Content starts
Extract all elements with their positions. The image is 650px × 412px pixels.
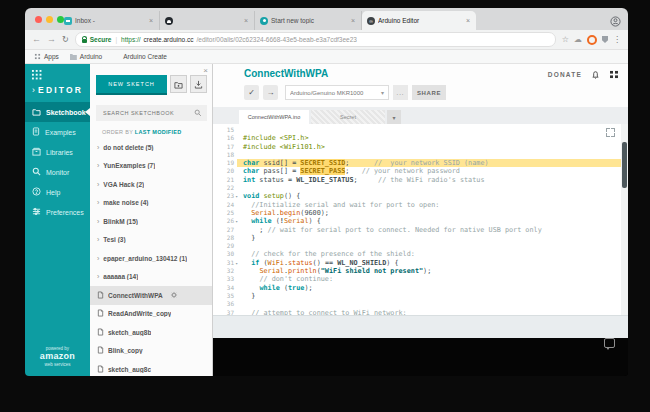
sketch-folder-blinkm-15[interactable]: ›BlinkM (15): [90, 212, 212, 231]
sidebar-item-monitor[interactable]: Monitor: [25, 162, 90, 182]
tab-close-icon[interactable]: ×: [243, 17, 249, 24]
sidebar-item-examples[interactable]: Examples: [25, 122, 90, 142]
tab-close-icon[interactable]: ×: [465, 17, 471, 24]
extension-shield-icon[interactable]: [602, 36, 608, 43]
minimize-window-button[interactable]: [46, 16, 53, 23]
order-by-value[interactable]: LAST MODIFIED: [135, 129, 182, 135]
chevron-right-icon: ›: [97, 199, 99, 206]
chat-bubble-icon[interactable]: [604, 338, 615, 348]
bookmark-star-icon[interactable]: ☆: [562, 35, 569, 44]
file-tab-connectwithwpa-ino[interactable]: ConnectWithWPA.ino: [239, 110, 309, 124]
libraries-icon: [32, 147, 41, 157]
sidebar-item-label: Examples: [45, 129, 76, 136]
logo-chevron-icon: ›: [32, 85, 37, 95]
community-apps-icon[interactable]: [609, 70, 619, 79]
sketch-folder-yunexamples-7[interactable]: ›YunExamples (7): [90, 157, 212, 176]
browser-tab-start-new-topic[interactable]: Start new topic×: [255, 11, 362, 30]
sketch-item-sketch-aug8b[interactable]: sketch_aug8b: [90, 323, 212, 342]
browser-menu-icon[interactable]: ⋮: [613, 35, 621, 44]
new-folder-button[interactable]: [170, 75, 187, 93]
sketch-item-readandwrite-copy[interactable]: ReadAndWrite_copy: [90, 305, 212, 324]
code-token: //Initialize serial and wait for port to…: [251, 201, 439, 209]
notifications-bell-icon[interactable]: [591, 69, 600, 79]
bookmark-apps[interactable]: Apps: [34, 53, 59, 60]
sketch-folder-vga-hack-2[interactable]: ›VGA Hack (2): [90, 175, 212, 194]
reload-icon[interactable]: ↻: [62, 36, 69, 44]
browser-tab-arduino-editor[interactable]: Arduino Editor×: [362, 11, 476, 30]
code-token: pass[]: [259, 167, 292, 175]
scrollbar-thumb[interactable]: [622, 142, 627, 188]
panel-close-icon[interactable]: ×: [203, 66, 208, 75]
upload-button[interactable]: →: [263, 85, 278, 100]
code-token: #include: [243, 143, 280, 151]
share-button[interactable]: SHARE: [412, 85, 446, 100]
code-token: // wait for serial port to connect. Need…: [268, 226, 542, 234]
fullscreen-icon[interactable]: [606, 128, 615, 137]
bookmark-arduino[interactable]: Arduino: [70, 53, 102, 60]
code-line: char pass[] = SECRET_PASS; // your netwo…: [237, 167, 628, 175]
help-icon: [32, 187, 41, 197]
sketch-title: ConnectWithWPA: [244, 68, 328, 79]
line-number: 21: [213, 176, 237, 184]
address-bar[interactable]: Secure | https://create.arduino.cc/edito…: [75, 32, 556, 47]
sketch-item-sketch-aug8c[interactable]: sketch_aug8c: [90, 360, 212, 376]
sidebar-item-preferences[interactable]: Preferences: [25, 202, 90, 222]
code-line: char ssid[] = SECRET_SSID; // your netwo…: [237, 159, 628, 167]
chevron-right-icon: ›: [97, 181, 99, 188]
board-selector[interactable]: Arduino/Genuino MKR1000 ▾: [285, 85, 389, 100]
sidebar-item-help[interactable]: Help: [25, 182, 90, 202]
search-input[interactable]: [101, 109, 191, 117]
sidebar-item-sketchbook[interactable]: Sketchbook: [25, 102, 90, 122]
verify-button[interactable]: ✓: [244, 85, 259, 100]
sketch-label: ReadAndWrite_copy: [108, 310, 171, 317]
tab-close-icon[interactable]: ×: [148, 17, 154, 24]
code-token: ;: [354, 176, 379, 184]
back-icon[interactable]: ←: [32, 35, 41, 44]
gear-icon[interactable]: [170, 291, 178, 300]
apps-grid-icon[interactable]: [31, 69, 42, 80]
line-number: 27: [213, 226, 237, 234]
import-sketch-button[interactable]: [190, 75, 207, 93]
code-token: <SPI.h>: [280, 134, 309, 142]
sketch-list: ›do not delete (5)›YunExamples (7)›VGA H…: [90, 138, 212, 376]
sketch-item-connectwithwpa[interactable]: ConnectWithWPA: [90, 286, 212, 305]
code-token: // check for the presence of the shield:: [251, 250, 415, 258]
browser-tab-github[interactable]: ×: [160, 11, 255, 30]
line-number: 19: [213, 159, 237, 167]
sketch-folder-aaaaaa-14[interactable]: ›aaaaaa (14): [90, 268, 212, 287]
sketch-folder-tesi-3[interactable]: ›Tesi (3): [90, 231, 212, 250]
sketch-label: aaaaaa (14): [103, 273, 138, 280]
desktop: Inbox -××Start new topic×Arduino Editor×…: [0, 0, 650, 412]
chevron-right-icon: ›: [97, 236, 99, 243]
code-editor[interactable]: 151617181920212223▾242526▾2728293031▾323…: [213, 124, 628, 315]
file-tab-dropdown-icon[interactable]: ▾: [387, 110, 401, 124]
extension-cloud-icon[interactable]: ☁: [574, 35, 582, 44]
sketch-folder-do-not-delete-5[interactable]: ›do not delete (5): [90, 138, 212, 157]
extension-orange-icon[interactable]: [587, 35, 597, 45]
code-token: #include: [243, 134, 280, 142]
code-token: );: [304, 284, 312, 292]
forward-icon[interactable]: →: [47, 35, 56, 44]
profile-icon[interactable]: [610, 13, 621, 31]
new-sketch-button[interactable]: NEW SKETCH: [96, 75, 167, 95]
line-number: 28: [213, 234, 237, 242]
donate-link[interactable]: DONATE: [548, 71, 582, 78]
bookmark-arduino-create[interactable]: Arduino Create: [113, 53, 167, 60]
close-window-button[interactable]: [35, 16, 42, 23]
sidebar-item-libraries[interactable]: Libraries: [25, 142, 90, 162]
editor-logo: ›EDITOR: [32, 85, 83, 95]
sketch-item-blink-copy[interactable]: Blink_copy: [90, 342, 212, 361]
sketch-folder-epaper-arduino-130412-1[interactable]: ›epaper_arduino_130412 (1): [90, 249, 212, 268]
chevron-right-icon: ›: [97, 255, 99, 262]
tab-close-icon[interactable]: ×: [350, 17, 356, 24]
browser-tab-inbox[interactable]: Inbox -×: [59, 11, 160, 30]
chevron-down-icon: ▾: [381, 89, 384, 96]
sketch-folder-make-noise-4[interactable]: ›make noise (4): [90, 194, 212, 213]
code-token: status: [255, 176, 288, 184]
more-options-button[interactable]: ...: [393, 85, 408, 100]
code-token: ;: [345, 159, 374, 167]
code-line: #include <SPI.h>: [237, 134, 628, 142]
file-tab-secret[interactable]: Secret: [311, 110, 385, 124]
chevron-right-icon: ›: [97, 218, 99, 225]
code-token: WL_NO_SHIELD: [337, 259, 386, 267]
Content ends
Content starts
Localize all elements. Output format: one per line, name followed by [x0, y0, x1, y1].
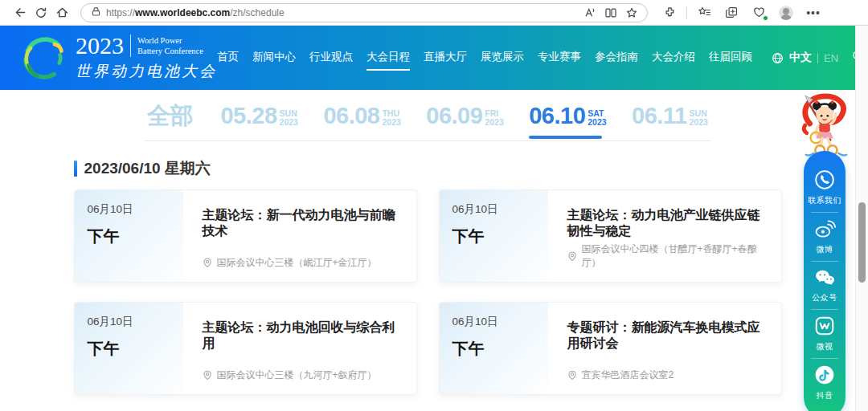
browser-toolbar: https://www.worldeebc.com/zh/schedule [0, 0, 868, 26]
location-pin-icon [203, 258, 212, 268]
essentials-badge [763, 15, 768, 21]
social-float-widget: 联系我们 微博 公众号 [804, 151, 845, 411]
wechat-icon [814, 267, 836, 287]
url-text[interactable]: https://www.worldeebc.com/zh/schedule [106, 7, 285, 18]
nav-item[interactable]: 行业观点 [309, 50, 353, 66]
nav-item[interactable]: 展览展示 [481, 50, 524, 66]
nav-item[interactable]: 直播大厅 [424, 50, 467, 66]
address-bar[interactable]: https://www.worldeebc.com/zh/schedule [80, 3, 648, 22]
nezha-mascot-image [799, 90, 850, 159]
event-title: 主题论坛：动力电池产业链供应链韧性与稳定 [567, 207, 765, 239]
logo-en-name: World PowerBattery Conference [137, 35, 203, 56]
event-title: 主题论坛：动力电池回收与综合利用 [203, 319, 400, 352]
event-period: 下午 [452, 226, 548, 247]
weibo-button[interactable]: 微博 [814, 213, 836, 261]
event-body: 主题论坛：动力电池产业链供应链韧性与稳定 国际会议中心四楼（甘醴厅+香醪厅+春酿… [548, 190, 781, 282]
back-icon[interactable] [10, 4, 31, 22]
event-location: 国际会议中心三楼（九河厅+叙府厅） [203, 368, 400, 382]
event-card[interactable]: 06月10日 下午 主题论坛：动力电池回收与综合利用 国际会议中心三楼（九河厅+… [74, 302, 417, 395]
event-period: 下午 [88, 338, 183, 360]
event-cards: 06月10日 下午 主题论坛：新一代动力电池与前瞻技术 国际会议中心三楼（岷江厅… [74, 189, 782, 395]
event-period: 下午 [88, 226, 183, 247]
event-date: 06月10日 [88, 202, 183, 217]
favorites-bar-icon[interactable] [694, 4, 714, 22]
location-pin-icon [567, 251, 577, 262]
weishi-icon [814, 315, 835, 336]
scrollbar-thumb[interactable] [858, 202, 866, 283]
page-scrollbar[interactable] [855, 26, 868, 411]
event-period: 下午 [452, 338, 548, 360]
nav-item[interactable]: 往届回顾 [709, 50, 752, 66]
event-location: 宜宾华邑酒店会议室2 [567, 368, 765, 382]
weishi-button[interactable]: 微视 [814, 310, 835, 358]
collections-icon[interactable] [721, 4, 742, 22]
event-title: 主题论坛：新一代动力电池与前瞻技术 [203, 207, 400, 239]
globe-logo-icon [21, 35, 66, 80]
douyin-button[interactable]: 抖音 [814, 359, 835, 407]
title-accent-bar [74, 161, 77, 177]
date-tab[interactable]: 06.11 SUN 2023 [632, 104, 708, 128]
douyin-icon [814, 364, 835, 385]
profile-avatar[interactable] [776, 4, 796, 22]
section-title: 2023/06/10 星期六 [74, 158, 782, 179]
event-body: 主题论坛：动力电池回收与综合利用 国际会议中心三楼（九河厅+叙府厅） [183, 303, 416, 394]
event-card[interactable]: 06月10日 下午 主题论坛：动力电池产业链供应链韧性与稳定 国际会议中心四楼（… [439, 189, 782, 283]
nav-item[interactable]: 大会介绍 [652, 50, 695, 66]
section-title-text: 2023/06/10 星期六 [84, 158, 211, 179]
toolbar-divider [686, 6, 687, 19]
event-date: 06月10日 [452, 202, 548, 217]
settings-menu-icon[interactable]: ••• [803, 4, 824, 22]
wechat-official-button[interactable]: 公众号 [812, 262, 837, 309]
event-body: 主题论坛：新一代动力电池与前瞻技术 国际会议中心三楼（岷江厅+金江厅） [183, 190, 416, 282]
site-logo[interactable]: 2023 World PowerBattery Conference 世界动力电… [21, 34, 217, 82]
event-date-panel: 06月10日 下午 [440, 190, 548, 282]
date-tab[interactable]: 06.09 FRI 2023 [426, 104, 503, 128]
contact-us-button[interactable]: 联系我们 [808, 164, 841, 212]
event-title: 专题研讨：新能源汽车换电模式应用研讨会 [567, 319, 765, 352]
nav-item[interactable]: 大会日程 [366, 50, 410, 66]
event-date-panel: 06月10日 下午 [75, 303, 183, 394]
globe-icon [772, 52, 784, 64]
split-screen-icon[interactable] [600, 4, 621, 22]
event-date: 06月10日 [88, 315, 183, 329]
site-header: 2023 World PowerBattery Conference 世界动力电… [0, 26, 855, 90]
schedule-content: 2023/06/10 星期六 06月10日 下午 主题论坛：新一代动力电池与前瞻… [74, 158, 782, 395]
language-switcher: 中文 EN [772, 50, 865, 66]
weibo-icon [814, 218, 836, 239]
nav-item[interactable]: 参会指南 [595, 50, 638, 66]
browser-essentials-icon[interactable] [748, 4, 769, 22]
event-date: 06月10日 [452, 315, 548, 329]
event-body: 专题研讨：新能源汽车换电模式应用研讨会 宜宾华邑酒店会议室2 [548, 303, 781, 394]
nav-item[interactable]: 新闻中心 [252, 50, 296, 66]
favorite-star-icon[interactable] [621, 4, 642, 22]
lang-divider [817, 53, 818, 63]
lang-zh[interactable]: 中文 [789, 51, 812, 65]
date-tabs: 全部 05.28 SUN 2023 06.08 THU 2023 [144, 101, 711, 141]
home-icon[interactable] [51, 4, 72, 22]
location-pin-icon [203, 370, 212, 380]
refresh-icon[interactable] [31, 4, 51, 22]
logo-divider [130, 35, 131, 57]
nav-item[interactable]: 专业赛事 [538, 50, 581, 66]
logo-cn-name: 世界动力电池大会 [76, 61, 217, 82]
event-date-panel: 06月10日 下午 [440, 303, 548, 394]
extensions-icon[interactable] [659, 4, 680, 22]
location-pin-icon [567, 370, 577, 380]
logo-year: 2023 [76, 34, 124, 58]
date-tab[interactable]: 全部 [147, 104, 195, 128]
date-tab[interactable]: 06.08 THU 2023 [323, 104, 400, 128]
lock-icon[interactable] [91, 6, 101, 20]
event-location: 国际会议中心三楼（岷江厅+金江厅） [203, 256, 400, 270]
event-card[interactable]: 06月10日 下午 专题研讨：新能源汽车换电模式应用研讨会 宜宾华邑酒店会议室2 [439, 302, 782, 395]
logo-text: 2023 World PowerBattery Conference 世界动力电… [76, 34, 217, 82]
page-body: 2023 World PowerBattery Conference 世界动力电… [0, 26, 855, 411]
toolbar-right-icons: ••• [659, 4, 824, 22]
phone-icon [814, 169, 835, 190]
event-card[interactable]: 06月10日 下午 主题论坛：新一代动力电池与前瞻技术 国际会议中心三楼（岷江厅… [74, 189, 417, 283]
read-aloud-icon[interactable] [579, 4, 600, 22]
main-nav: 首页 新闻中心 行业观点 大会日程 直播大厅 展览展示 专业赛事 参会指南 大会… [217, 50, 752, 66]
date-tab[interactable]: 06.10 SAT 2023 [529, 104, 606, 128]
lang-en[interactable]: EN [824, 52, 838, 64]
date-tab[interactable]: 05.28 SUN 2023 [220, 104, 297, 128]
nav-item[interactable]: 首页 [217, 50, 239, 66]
Content ends
Task requirements
Look for the string "weibo" in the records, and copy every line where it is found.

The answer
weibo-button[interactable]: 微博 [814, 213, 836, 261]
weibo-icon [814, 218, 836, 239]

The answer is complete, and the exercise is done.